Tests found for noop:

  • pytest -sv tests/test_core.py::test_noop [source]

To run tests please refer to this guide.

Return x.

# object is returned as-is
noop([1,2,3])
[1, 2, 3]

one_hot[source][test]

one_hot(x:Collection[int], c:int)

Tests found for one_hot:

  • pytest -sv tests/test_core.py::test_one_hot [source]

To run tests please refer to this guide.

One-hot encode x with c classes.

One-hot encoding is a standard machine learning technique. Assume we are dealing with a 10-class classification problem and we are supplied a list of labels:

y = [1, 4, 4, 5, 7, 9, 2, 4, 0]
jekyll_note("""y is zero-indexed, therefore its first element (1) belongs to class 2, its second element (4) to class 5 and so on.""")
len(y)
9

y can equivalently be expressed as a matrix of 9 rows and 10 columns, where each row represents one element of the original y.

for label in y:
    print(one_hot(label, 10))
[0. 1. 0. 0. 0. 0. 0. 0. 0. 0.]
[0. 0. 0. 0. 1. 0. 0. 0. 0. 0.]
[0. 0. 0. 0. 1. 0. 0. 0. 0. 0.]
[0. 0. 0. 0. 0. 1. 0. 0. 0. 0.]
[0. 0. 0. 0. 0. 0. 0. 1. 0. 0.]
[0. 0. 0. 0. 0. 0. 0. 0. 0. 1.]
[0. 0. 1. 0. 0. 0. 0. 0. 0. 0.]
[0. 0. 0. 0. 1. 0. 0. 0. 0. 0.]
[1. 0. 0. 0. 0. 0. 0. 0. 0. 0.]

show_some[source][test]

show_some(items:Collection[T_co], n_max:int=5, sep:str=',')

No tests found for show_some. To contribute a test please refer to this guide and this discussion.

Return the representation of the first n_max elements in items.

# select 3 elements from a list
some_data = show_some([10, 20, 30, 40, 50], 3) 
some_data
'10,20,30...'
type(some_data) 
str
# the separator can be changed
some_data = show_some([10, 20, 30, 40, 50], 3, sep = '---') 
some_data
'10---20---30...'
some_data[:-3]
'10---20---30'

show_some can take as input any class with __len__ and __getitem__

class Any(object):
    def __init__(self, data):
        self.data = data
    def __len__(self):
        return len(self.data)
    def __getitem__(self,i):
        return self.data[i]
 
some_other_data = Any('nice')
show_some(some_other_data, 2)
'n,i...'

subplots[source][test]

subplots(rows:int, cols:int, imgsize:int=4, figsize:Optional[Tuple[int, int]]=None, title=None, **kwargs)

Tests found for subplots:

  • pytest -sv tests/test_core.py::test_subplots_multi_row_cols [source]
  • pytest -sv tests/test_core.py::test_subplots_single [source]

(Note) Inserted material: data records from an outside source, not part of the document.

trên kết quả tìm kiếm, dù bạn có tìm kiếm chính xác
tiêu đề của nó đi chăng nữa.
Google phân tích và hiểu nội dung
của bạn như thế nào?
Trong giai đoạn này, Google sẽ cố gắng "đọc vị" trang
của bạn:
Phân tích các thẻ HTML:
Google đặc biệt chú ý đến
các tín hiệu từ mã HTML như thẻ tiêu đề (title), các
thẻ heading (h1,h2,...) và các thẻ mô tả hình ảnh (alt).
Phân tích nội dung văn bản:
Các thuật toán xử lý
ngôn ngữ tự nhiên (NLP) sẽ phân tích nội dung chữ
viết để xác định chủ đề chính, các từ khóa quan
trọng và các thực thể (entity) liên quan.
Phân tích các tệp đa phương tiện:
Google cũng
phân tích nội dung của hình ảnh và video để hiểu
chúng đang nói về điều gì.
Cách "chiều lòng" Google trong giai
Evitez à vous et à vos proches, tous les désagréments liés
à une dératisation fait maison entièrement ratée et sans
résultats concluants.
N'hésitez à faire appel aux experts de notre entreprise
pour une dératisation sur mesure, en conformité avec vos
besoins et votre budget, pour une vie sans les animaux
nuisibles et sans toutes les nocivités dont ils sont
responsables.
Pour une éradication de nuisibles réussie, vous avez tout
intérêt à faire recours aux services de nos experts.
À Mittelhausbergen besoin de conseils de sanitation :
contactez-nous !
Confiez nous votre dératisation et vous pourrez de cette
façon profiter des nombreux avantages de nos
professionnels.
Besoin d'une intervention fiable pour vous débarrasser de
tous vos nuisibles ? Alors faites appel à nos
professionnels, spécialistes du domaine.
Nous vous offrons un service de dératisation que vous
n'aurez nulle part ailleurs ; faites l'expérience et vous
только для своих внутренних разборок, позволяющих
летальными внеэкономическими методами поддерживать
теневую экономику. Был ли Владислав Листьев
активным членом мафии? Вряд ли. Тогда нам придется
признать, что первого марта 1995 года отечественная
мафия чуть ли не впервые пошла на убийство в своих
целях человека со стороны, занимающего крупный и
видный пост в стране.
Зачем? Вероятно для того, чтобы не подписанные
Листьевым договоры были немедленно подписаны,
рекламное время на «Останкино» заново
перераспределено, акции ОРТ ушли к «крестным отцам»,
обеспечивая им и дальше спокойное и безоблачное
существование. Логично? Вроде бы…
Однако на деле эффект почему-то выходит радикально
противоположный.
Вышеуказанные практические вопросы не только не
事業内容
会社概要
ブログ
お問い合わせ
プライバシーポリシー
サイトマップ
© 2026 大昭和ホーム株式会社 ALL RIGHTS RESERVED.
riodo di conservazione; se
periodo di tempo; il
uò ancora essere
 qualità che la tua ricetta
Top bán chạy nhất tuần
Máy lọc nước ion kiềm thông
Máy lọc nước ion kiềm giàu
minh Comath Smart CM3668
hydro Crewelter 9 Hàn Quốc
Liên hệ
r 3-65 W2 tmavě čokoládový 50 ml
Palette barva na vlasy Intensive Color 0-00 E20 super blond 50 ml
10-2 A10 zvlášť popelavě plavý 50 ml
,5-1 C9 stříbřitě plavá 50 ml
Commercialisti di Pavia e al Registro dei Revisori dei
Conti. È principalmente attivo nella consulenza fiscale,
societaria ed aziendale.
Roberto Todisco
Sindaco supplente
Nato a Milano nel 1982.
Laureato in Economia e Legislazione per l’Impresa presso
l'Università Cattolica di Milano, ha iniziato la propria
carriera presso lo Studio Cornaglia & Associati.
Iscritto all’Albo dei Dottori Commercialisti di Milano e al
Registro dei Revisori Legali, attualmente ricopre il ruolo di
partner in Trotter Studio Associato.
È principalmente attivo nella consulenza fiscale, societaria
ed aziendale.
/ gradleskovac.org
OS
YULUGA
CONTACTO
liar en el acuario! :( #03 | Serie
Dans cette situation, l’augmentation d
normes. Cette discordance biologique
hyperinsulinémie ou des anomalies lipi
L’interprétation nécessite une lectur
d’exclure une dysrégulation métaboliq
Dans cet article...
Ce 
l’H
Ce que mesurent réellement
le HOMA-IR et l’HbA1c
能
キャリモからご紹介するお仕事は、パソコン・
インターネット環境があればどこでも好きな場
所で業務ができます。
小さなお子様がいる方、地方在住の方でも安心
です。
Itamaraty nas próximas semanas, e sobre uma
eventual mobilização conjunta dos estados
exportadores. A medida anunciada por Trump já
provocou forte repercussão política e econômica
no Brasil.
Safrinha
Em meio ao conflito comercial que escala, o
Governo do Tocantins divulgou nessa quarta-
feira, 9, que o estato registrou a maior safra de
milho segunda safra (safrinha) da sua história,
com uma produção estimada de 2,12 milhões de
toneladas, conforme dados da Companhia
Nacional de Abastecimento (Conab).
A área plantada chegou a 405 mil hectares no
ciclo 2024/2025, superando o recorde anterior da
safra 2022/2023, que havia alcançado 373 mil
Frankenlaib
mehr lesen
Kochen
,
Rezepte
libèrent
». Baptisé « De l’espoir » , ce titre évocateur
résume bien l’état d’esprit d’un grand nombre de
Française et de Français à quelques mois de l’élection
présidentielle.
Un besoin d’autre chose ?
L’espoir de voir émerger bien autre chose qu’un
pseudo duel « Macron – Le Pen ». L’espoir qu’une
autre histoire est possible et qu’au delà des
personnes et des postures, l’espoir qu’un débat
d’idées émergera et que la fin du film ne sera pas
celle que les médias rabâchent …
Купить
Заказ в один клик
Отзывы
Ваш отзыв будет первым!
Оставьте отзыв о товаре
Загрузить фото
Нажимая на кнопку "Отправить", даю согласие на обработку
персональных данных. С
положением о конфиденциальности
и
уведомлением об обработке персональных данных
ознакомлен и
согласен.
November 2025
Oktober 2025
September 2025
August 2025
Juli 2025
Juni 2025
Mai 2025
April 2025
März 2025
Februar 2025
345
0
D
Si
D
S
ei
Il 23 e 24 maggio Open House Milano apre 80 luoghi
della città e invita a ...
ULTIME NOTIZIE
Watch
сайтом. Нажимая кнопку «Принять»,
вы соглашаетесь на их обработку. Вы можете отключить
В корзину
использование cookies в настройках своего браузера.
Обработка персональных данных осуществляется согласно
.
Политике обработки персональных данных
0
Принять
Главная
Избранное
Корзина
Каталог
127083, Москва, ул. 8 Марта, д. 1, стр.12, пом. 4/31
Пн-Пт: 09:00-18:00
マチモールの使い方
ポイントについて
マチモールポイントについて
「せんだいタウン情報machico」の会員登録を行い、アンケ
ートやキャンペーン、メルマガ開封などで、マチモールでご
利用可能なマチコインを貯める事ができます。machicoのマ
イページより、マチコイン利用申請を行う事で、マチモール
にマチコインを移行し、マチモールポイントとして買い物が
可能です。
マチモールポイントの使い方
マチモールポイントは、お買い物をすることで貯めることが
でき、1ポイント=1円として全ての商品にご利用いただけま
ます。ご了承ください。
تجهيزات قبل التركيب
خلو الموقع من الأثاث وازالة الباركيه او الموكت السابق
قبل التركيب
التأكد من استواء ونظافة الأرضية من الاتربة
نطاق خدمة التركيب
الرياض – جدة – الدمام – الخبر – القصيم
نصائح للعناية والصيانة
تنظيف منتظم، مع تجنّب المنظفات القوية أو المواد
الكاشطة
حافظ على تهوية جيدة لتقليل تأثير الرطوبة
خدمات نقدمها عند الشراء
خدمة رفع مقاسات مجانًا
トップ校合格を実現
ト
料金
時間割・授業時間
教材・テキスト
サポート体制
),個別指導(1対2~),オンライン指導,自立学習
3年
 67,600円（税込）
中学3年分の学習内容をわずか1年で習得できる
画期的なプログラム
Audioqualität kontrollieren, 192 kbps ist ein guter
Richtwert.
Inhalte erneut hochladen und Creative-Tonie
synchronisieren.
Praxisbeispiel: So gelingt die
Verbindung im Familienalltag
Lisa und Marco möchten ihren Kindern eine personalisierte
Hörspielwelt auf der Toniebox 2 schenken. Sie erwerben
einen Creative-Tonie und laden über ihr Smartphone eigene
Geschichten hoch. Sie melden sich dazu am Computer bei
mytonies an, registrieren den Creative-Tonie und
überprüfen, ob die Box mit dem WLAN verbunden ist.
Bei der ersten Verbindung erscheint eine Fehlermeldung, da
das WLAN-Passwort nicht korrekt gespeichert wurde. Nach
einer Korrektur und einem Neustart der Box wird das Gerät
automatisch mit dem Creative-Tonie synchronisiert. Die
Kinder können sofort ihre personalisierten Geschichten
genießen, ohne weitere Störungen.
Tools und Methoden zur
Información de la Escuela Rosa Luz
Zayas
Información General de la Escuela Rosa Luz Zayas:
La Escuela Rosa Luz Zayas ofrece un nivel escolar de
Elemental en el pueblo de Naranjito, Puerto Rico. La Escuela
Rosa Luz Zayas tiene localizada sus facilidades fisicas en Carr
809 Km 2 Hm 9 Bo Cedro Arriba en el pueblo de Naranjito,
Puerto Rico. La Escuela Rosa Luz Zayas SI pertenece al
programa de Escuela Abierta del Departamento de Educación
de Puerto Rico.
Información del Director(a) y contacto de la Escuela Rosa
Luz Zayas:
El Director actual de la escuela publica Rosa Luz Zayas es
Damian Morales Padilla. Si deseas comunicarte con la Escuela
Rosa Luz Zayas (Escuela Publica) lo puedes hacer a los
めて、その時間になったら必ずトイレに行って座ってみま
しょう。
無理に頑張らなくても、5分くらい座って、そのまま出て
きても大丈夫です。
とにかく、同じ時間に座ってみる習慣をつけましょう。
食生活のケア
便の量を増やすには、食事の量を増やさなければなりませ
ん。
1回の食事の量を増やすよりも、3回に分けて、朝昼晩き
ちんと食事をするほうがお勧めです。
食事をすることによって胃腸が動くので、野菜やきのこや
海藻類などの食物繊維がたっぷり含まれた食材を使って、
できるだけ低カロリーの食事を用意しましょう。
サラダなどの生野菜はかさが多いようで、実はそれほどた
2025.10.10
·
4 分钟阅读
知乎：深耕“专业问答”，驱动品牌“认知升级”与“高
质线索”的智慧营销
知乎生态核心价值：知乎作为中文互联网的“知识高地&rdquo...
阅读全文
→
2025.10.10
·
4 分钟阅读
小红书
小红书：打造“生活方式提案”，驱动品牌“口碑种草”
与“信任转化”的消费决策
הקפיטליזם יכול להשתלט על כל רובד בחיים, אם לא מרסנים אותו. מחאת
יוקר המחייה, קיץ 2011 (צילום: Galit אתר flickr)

To run tests please refer to this guide.

Like plt.subplots but with consistent axs shape, kwargs passed to fig.suptitle with title

text2html_table[source][test]

text2html_table(items:Tokens) → str

No tests found for text2html_table. To contribute a test please refer to this guide and this discussion.

Put the texts in items in an HTML table, widths are the widths of the columns in %.